Well, provider opinion isn't actually uniform and there's not point pretending there is. However, ERSA members, on the whole, believe that there should be some retention of the ability to sanction those on Jobseekers Allowance. Indeed, many cite examples where a sanction has helped engagement with the system. However, there is also consensus that a sanction should be a last resort rather than a first resort and that there needs to be more discretion in the system overall.
There's also consensus that understanding of the current exemptions for those deemed 'vulnerable' need further strengthening, with different parts of the system not always agreeing about who falls into this category.
Finally, there's also agreement that many problems stem back to the Work Capability Assessment (WCA), with evidence coming through from providers that those jobseekers who have been through the WCA and who are contesting its findings are far less likely to comply with the system overall. Worryingly, WCA findings are still not being routinely shared with providers of the Work Programme, meaning that providers will not necessarily know jobseekers' medical history, and therefore if an individual fails to engage with mandated activity, they may not be able to judge that individual 'vulnerable' and thus exempt from the sanction regime. This is particularly important in the case of individuals who have a history of mental health conditions. We would hope that, if appropriate, these individuals would not be judged 'fit to work' by their WCA. However, even if we accept that the WCA was accurate, there is always the possibility of a deterioration of a condition, which may not be visible to the employment support provider.

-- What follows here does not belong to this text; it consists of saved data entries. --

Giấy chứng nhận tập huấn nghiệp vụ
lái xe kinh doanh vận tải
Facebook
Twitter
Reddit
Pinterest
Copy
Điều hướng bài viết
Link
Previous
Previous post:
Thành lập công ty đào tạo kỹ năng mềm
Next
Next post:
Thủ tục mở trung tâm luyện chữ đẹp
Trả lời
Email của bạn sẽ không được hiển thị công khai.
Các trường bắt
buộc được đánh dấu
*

So where does that leave us? Well, it seems that politicians are wedded to imposing conditions in return for benefits and that sanctions will remain part of that regime. However, employment support providers know that you achieve most with jobseekers when the relationship is positive, providers are trusted and jobseekers want to work. Following the Oakley review, there's the opportunity for the next government to commission further work, this time looking at the effectiveness of sanctions on the journey into employment and not just the mechanics of its operation.